I don't understand your problem now. Look here:
julia> f = (; a=Ref(10), b=Ref([11]))
(a = Base.RefValue{Int64}(10), b = Base.RefValue{Vector{Int64}}([11]))
julia> f.a[] = 12
12
julia> f
(a = Base.RefValue{Int64}(12), b = Base.RefValue{Vector{Int64}}([11]))
You can have a NamedTuple that stores references to floats, vectors, or anything else. You can change what these references point to (f.a[] = 12 updates the value). What's the problem with that?
So I would Ref(...)all my fields? Doesn't‘t that destroy the advantages again?
Yes, you can just Ref all fields. That would still be much better than a dictionary because NamedTuple is a type stable collection with very fast lookup.
Hm, sounds strange to me and seems a little hustle to implement it that way, what if the default is to not Ref – but have the special cases (I do a few anyways if manifolds is loaded) mentioned here to only Ref for a few Manifolds?

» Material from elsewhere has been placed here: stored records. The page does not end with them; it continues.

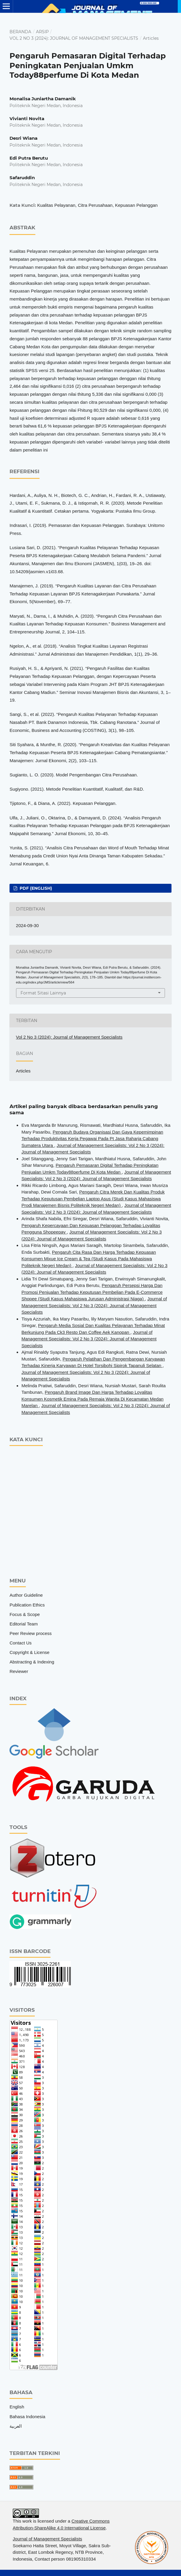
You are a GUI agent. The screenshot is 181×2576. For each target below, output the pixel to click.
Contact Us (21, 1642)
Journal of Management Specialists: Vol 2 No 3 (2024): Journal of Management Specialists (94, 1305)
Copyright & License (29, 1652)
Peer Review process (31, 1633)
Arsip (42, 31)
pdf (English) (35, 888)
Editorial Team (24, 1623)
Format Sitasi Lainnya (43, 993)
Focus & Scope (25, 1614)
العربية (16, 2426)
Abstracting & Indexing (32, 1661)
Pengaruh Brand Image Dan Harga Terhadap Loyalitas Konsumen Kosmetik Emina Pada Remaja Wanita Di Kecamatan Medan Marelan (92, 1399)
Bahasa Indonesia (27, 2416)
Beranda (20, 31)
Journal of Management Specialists (47, 2538)
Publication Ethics (27, 1604)
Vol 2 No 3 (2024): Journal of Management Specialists (74, 38)
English (17, 2406)
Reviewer (19, 1671)
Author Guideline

Sure, you can add a function like needs_ref(manifold, point) for determining if Ref is needed.
that sounds like a good idea :) Will try that as my next feature (ehem, well after Frank Wolfe and Times)
Ah it might be a little more tricky, since for example storing the cost (because evaluation it again might be too expensive) is probably a float independent of the manifold, so the ref has to be more flexible then just per manifold.

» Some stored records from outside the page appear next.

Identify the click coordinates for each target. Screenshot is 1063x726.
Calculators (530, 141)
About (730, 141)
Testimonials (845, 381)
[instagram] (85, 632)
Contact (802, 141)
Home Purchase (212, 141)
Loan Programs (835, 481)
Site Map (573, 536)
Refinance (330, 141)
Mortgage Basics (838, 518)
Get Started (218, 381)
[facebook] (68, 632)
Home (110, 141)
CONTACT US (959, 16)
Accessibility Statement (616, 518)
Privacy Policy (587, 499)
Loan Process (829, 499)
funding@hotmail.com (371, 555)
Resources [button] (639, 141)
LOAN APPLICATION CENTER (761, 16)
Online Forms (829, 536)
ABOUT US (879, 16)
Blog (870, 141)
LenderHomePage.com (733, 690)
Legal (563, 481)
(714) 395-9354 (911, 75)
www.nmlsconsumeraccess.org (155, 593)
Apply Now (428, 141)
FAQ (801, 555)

What if I just dispatch on isbits and ref all is bits that want to be stored?
Just wanted to add a note on NamedTuple. Each NamedTuple using different keys/fields does require compile time. So NamedTuple works well if it's use can be compiled once (or precompiled) and then used as the same type in a hot-loop computation. We recently had the problem that a NamedTuple had to constantly be compiled in regular usage, so we had to drop down to a tuple in our use-case (and changed code to be placement specific).
I think* Julia uses NamedTuple for keyword args in functions, so it is a good approach if the compiling is clear cut.

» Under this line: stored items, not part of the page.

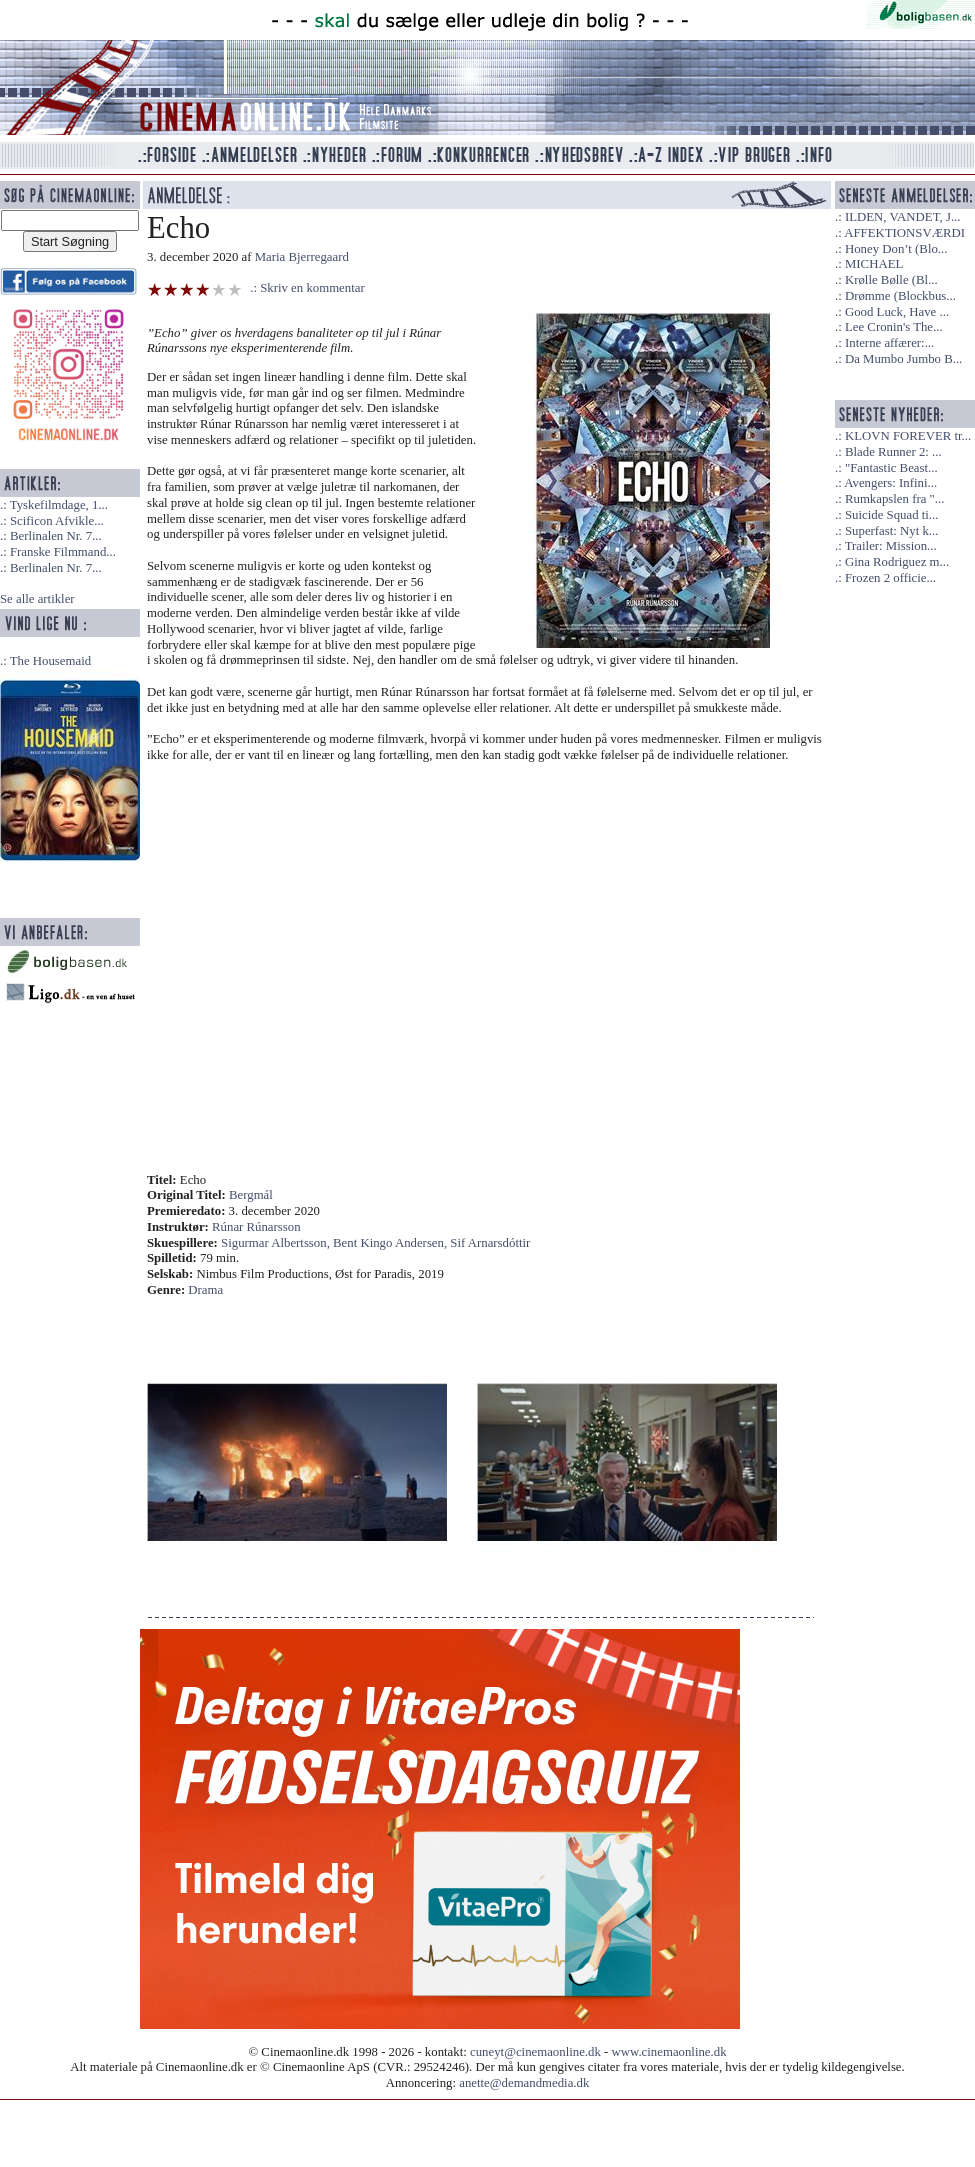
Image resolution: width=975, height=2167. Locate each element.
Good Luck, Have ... (897, 312)
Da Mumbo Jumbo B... (903, 359)
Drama (205, 1290)
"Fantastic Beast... (891, 468)
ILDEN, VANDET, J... (903, 217)
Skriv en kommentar (312, 288)
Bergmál (251, 1195)
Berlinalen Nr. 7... (56, 536)
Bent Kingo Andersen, (391, 1243)
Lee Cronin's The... (894, 327)
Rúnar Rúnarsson (256, 1227)
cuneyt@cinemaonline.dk (535, 2052)
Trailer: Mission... (891, 546)
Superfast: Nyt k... (891, 531)
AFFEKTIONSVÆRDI (904, 233)
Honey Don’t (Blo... (896, 249)
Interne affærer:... (889, 343)
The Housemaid (50, 661)
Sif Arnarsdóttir (490, 1243)
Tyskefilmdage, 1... (59, 505)
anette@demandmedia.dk (524, 2083)
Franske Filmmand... (63, 552)
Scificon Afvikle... (57, 521)
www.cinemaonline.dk (669, 2052)
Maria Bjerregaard (302, 257)
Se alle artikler (37, 599)
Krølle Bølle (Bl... (891, 280)
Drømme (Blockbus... (900, 296)
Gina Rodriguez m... (897, 562)
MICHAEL (874, 264)
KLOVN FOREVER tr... (908, 436)
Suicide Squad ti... (891, 515)
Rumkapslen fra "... (894, 499)
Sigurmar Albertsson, (277, 1243)
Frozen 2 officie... (890, 578)
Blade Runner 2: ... (893, 452)
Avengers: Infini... (890, 483)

Thanks for the input. Indeed while the Tuple is used during the iterations to store “stuff” its types do not change (usually just the stored values in the arrays/ Refed numbers), so there will not be any recompilations necessary
Yes, using Dict vs NamedTuple is a tradeoff and NamedTuple is only going to be faster for very fast to compute objectives and gradients (my guess would be <1-10 us). So far this storage has never been close to a bottleneck for our use cases and things like #139 would have much more impact when implemented.
NamedTuples (with some extra stuff) are indeed used for keyword arguments.
For me it seems that this might for now be too much effort in implementation compared to the gain? At least for now it seems it to me might be quite some code rework
Do you mean the storage or CostGrad thing?
No, this one. CostGrad should be quite easy, just also providing an easy interface might be a little work.
So I am closing this for now, and we might want to reconsider this once the dictionary becomes a bottle-neck.